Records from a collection

==*==

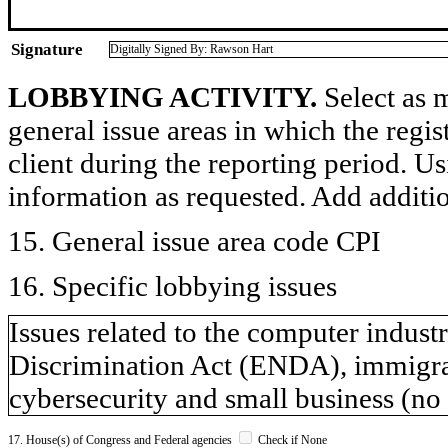
Signature
Digitally Signed By: Rawson Hart
LOBBYING ACTIVITY.
Select as m
general issue areas in which the regi
client during the reporting period. U
information as requested. Add additi
15. General issue area code CPI
16. Specific lobbying issues
Issues related to the computer indu
Discrimination Act (ENDA), immigrat
cybersecurity and small business (no s
17. House(s) of Congress and Federal agencies
Check if None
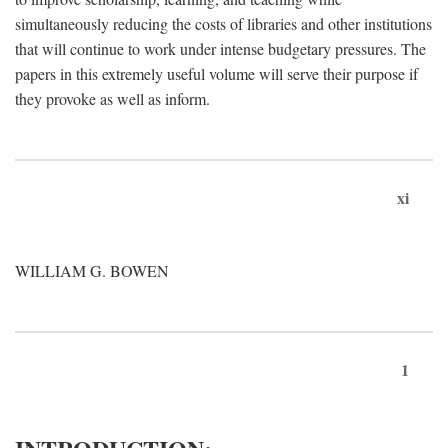
simultaneously reducing the costs of libraries and other institutions
that will continue to work under intense budgetary pressures. The
papers in this extremely useful volume will serve their purpose if
they provoke as well as inform.
xi
WILLIAM G. BOWEN
1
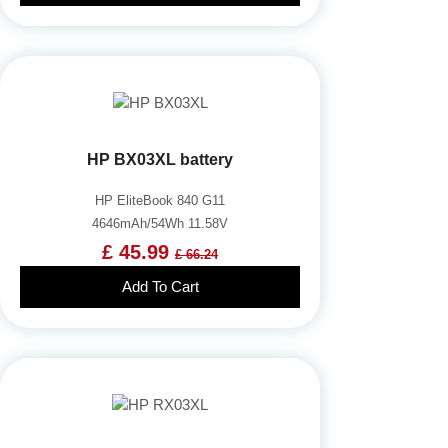
HP BX03XL battery
HP EliteBook 840 G11
4646mAh/54Wh 11.58V
£ 45.99
£ 66.24
Add To Cart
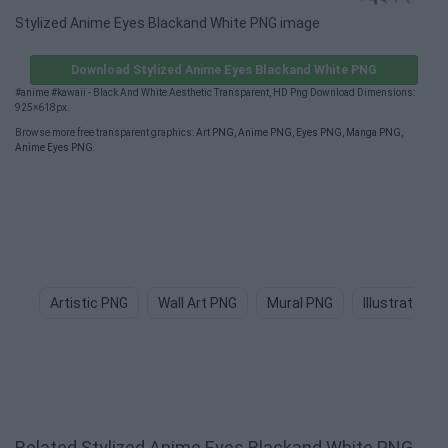
Stylized Anime Eyes Blackand White PNG image
Download Stylized Anime Eyes Blackand White PNG
#anime #kawaii - Black And White Aesthetic Transparent, HD Png Download Dimensions:
925×618px.
Browse more free transparent graphics:
Art PNG
,
Anime PNG
,
Eyes PNG
,
Manga PNG
,
Anime Eyes PNG
.
Artistic PNG
Wall Art PNG
Mural PNG
Illustration 
Related Stylized Anime Eyes Blackand White PNG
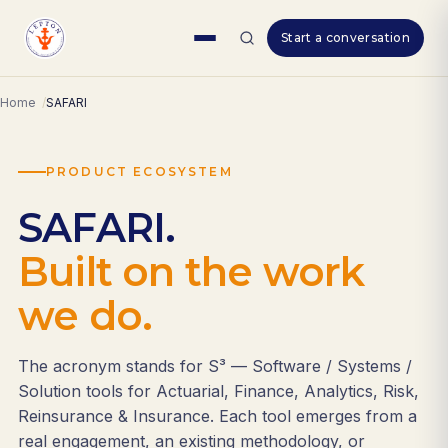
Skip
Start a conversation
to
content
Home
SAFARI
PRODUCT ECOSYSTEM
SAFARI.
Built on the work
we do.
The acronym stands for S³ — Software / Systems /
Solution tools for Actuarial, Finance, Analytics, Risk,
Reinsurance & Insurance. Each tool emerges from a
real engagement, an existing methodology, or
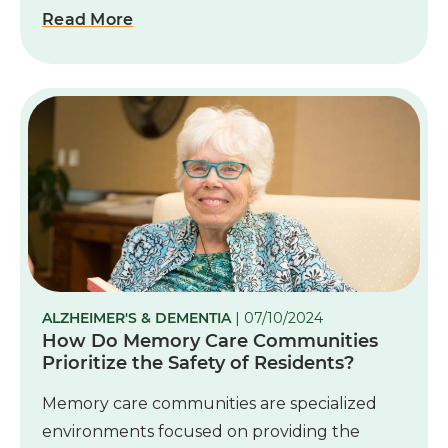
Read More
ALZHEIMER'S & DEMENTIA
| 07/10/2024
How Do Memory Care Communities
Prioritize the Safety of Residents?
Memory care communities are specialized
environments focused on providing the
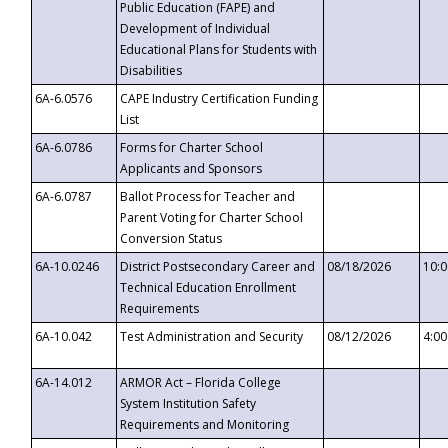
Public Education (FAPE) and
Development of Individual
Educational Plans for Students with
Disabilities
6A-6.0576
CAPE Industry Certification Funding
List
6A-6.0786
Forms for Charter School
Applicants and Sponsors
6A-6.0787
Ballot Process for Teacher and
Parent Voting for Charter School
Conversion Status
6A-10.0246
District Postsecondary Career and
08/18/2026
10:
Technical Education Enrollment
Requirements
6A-10.042
Test Administration and Security
08/12/2026
4:0
6A-14.012
ARMOR Act – Florida College
System Institution Safety
Requirements and Monitoring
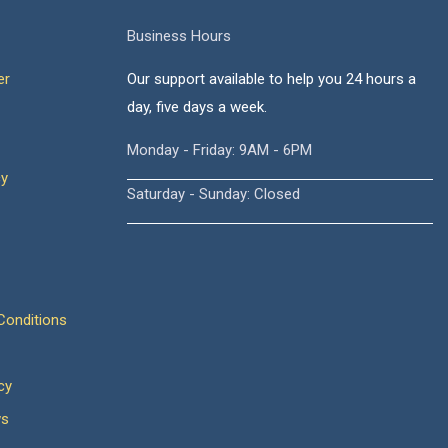
Business Hours
er
Our support available to help you 24 hours a
day, five days a week.
Monday - Friday: 9AM - 6PM
cy
Saturday - Sunday: Closed
onditions
cy
ws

==*==

» Exercise description
Output the data exactly. Leave every picture out.

» Written answer
Signature
Digitally Signed By: Rawson Hart
LOBBYING ACTIVITY.
Select as m
general issue areas in which the regi
client during the reporting period. U
information as requested. Add additi
15. General issue area code CPI
16. Specific lobbying issues
Issues related to the computer indu
Discrimination Act (ENDA), immigrat
cybersecurity and small business (no s
17. House(s) of Congress and Federal agencies
Check if None
simultaneously reducing the costs of libraries and other institutions
that will continue to work under intense budgetary pressures. The
papers in this extremely useful volume will serve their purpose if
they provoke as well as inform.
xi
WILLIAM G. BOWEN
1
HP BX03XL battery
HP EliteBook 840 G11
4646mAh/54Wh 11.58V
£ 45.99
£ 66.24
Add To Cart
Stylized Anime Eyes Blackand White PNG image
Download Stylized Anime Eyes Blackand White PNG
#anime #kawaii - Black And White Aesthetic Transparent, HD Png Download Dimensions:
925×618px.
Browse more free transparent graphics:
Art PNG
,
Anime PNG
,
Eyes PNG
,
Manga PNG
,
Anime Eyes PNG
.
Artistic PNG
Wall Art PNG
Mural PNG
Illustration 
Related Stylized Anime Eyes Blackand White PNG
Skip
Start a conversation
to
content
Home
SAFARI
PRODUCT ECOSYSTEM
SAFARI.
Built on the work
we do.
The acronym stands for S³ — Software / Systems /
Solution tools for Actuarial, Finance, Analytics, Risk,
Reinsurance & Insurance. Each tool emerges from a
real engagement, an existing methodology, or
Read More
ALZHEIMER'S & DEMENTIA
| 07/10/2024
How Do Memory Care Communities
Prioritize the Safety of Residents?
Memory care communities are specialized
environments focused on providing the
Public Education (FAPE) and
Development of Individual
Educational Plans for Students with
Disabilities
6A-6.0576
CAPE Industry Certification Funding
List
6A-6.0786
Forms for Charter School
Applicants and Sponsors
6A-6.0787
Ballot Process for Teacher and
Parent Voting for Charter School
Conversion Status
6A-10.0246
District Postsecondary Career and
08/18/2026
10:
Technical Education Enrollment
Requirements
6A-10.042
Test Administration and Security
08/12/2026
4:0
6A-14.012
ARMOR Act – Florida College
System Institution Safety
Requirements and Monitoring
Business Hours
er
Our support available to help you 24 hours a
day, five days a week.
Monday - Friday: 9AM - 6PM
cy
Saturday - Sunday: Closed
onditions
cy
ws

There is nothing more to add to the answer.